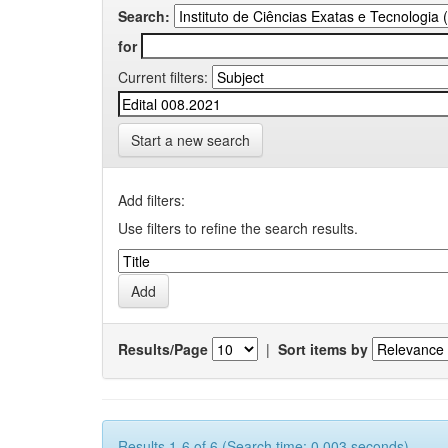
Search:
for
Current filters:
Start a new search
Add filters:
Use filters to refine the search results.
Results/Page
|
Sort items by
Results 1-6 of 6 (Search time: 0.003 seconds).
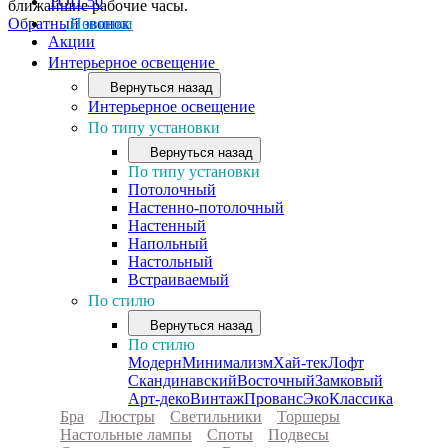
ТОП-50
ближайшие рабочие часы.
Обратный звонок
Новинки
Акции
Интерьерное освещение
Вернуться назад
Интерьерное освещение
По типу установки
Вернуться назад
По типу установки
Потолочный
Настенно-потолочный
Настенный
Напольный
Настольный
Встраиваемый
По стилю
Вернуться назад
По стилю
Модерн
Минимализм
Хай-тек
Лофт
Скандинавский
Восточный
Замковый
Арт-деко
Винтаж
Прованс
Эко
Классика
Бра
Люстры
Светильники
Торшеры
Настольные лампы
Споты
Подвесы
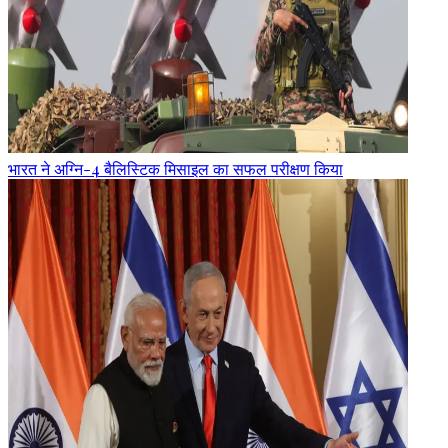
भारत ने अग्नि-4 बैलिस्टिक मिसाइल का सफल परीक्षण किया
____
• Task item
Print every record above exactly as written, leaving out the pictures.

• Answer box
Search:
for
Current filters:
Start a new search
Add filters:
Use filters to refine the search results.
Results/Page
|
Sort items by
Results 1-6 of 6 (Search time: 0.003 seconds).
ТОП-50
ближайшие рабочие часы.
Обратный звонок
Новинки
Акции
Интерьерное освещение
Вернуться назад
Интерьерное освещение
По типу установки
Вернуться назад
По типу установки
Потолочный
Настенно-потолочный
Настенный
Напольный
Настольный
Встраиваемый
По стилю
Вернуться назад
По стилю
Модерн
Минимализм
Хай-тек
Лофт
Скандинавский
Восточный
Замковый
Арт-деко
Винтаж
Прованс
Эко
Классика
Бра
Люстры
Светильники
Торшеры
Настольные лампы
Споты
Подвесы
भारत ने अग्नि-4 बैलिस्टिक मिसाइल का सफल परीक्षण किया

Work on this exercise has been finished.